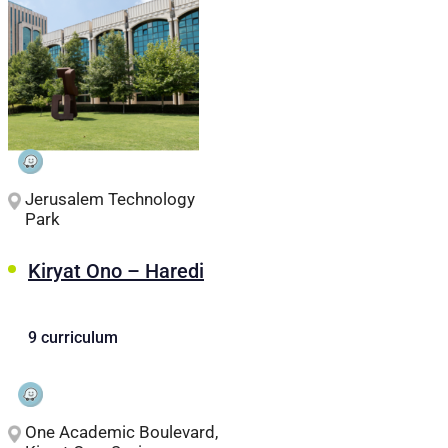
Jerusalem Technology
Park
Kiryat Ono – Haredi
9 curriculum
One Academic Boulevard,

____________

Task prompt: Give every line above again exactly, omitting whatever pictures appear.

Exercise response:
Jerusalem Technology
Park
Kiryat Ono – Haredi
9 curriculum
One Academic Boulevard,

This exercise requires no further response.